What the task asks:
Nothing but the lines from the one containing "性炎症反应，属于正常现象。" through the end of the entries below should be set down, each exactly as written.

Provided data:
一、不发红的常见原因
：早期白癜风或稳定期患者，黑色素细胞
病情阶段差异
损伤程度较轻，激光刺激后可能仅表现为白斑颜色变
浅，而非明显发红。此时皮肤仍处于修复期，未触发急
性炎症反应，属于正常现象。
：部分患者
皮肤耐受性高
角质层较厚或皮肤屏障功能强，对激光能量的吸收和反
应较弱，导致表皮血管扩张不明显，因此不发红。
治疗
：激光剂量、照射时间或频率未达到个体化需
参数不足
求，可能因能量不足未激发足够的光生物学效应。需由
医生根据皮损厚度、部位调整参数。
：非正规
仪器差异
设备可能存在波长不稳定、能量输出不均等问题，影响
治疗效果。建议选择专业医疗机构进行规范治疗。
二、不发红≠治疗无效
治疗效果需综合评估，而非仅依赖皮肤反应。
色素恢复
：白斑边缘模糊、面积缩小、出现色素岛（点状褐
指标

Written response:
性炎症反应，属于正常现象。
：部分患者
皮肤耐受性高
角质层较厚或皮肤屏障功能强，对激光能量的吸收和反
应较弱，导致表皮血管扩张不明显，因此不发红。
治疗
：激光剂量、照射时间或频率未达到个体化需
参数不足
求，可能因能量不足未激发足够的光生物学效应。需由
医生根据皮损厚度、部位调整参数。
：非正规
仪器差异
设备可能存在波长不稳定、能量输出不均等问题，影响
治疗效果。建议选择专业医疗机构进行规范治疗。
二、不发红≠治疗无效
治疗效果需综合评估，而非仅依赖皮肤反应。
色素恢复
：白斑边缘模糊、面积缩小、出现色素岛（点状褐
指标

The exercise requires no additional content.